We have decided to rewrite our HTTP disk cache.

People

The design team will be responsible for coming up with a design for the new disk cache. The design should be thorough and well-documented. Once the design team is satisfied with an initial design document, the implementation team will start implementing.

Design team:

  • Michal Novotny
  • Taras Glek
  • Steve Workman
  • Honza Bambas
  • Nick Hurley
  • Brian Bondy
  • Doug Turner
  • Patrick McManus
  • Steve Workman


Implementation team:

  • Honza Bambas
  • Michal Novotny

Primary Design Goals

This section documents issues that need to be addressed in the new cache's design.

  • Version API for the cache so we can update easily.
  • All APIs should be async. No main-thread locking or i/o at all.
  • A crash or abnormal program termination should not invalidate the entire cache.
  • Support gzip compression. Meta-data should say whether a file is gzip'd or not, can choose to write compressed or uncompressed data on a per-file basis at runtime. Pass through files gzip'd from the network.
  • Make use of fallocate.
  • Minimize API surface, especially for APIs exposed to JS/extensions. All exposed APIs should have a clear, safe use case.
  • Consider eliminating memory cache.
  • Competing ideas:
    • Temporal layout so that sub-resources are together.
    • Don't over-optimize on-disk storage, use one file per entry and let OS optimize.
  • Layered design should include XPCOM API, C++ API exposed to Gecko, middle layer with general cache logic, and back-end allowing for alternative on-disk formats.
  • Separate services for HTTP and offline cache? Find a way to make these use cases work well without over-complicating code.
  • Browser should behave properly with disk cache entirely disabled.
  • Allow for effectively racing cache against network, so as to not wait serially.
  • Use this very same cache for more general meta-like data, e.g. cache hosts for DNS prewarms, appcache namespaces + its other data and versioning, any useful host specific data we now getter in memory and throw away after restart (SPDY preference, TLS tolerance, pipeline successful test, etc...)

Success Metrics

This section documents the ways in which we'll determine whether or not the new cache design is a success.

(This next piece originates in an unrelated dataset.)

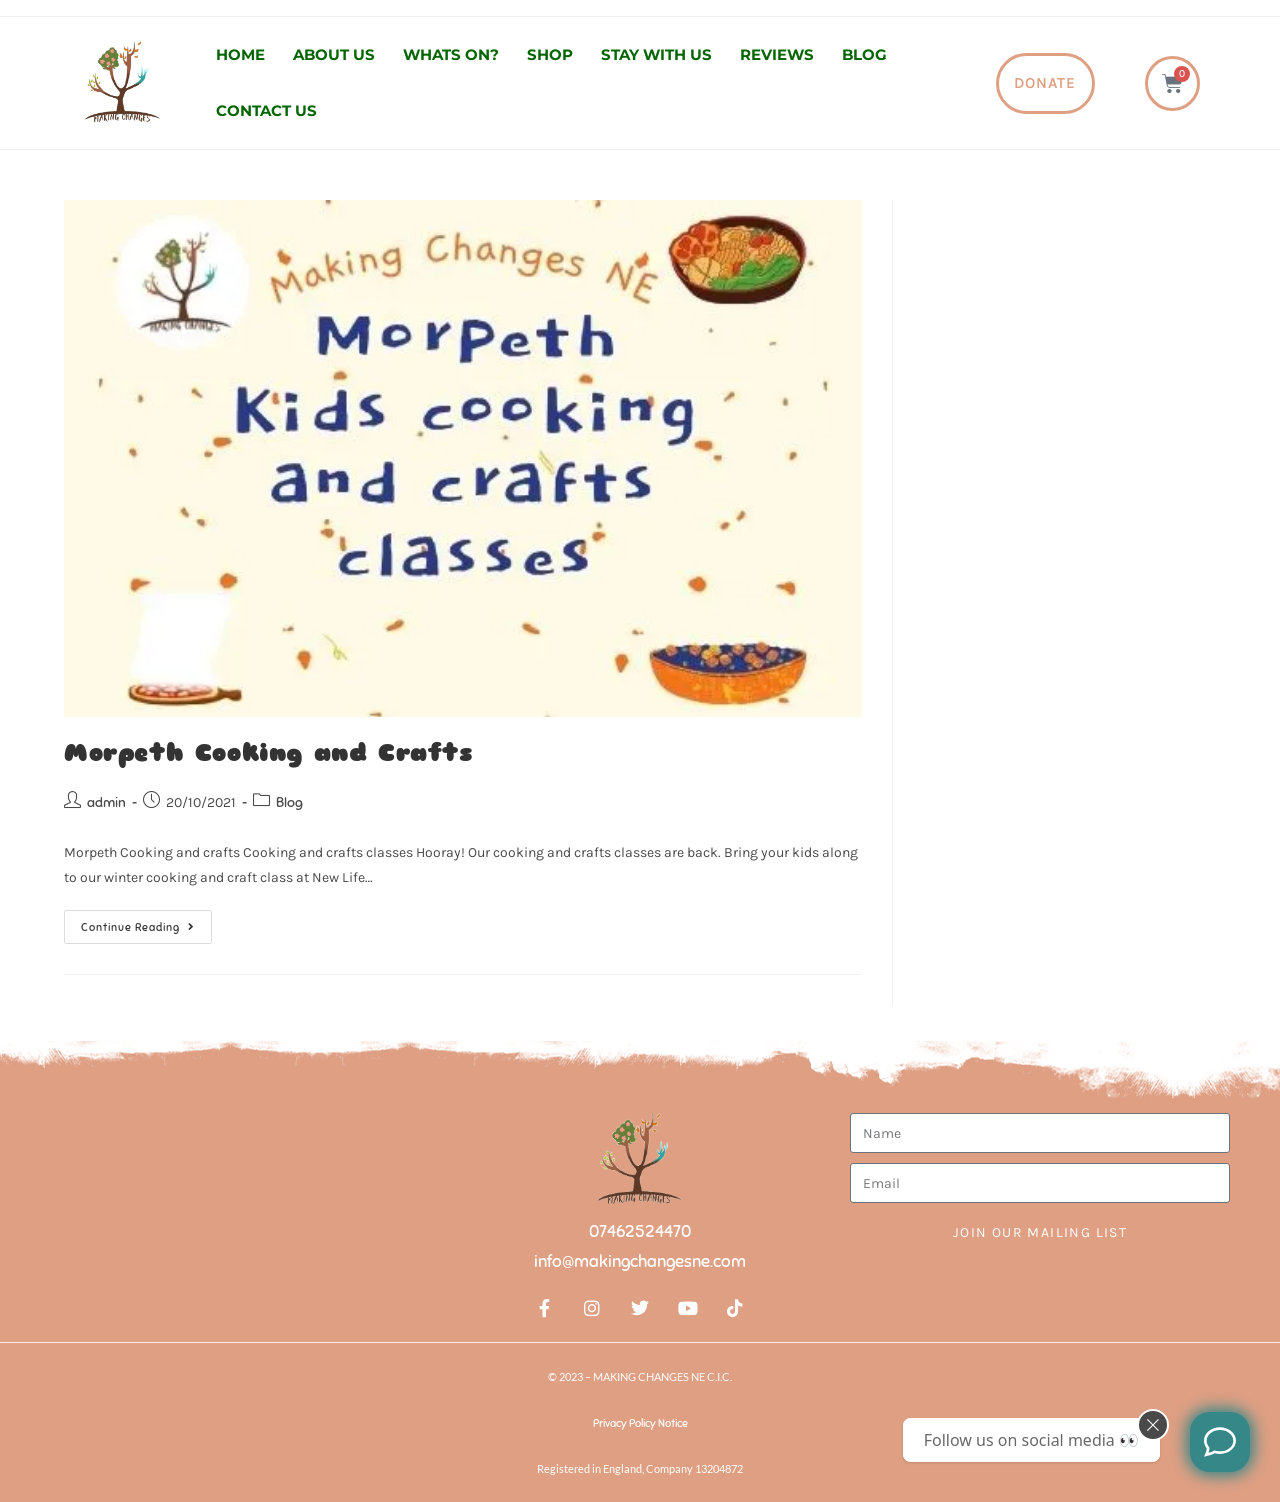 The image size is (1280, 1502). I want to click on 07462524470, so click(640, 1231).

  • Should not be possible to trigger main-thread i/o.
  • Create telemetry for with-cache and without-cache. For top 50% cache should be faster than no cache, for low 50% cache should be faster than no cache.

API

This section documents the APIs for interacting with the new disk cache.

API Changes proposal

XPCOM APIs (exposed to JS)

C++ APIs (exposed to Necko)

Locking

This section describes how locking will work in the new disk cache. Ideally this should document every lock that will be necessary in the new cache.

On-Disk Layout

This section describes the on-disk layout of the disk cache. It may describe a default on-disk layout and any number of alternatives required for the first revision of the new disk cache.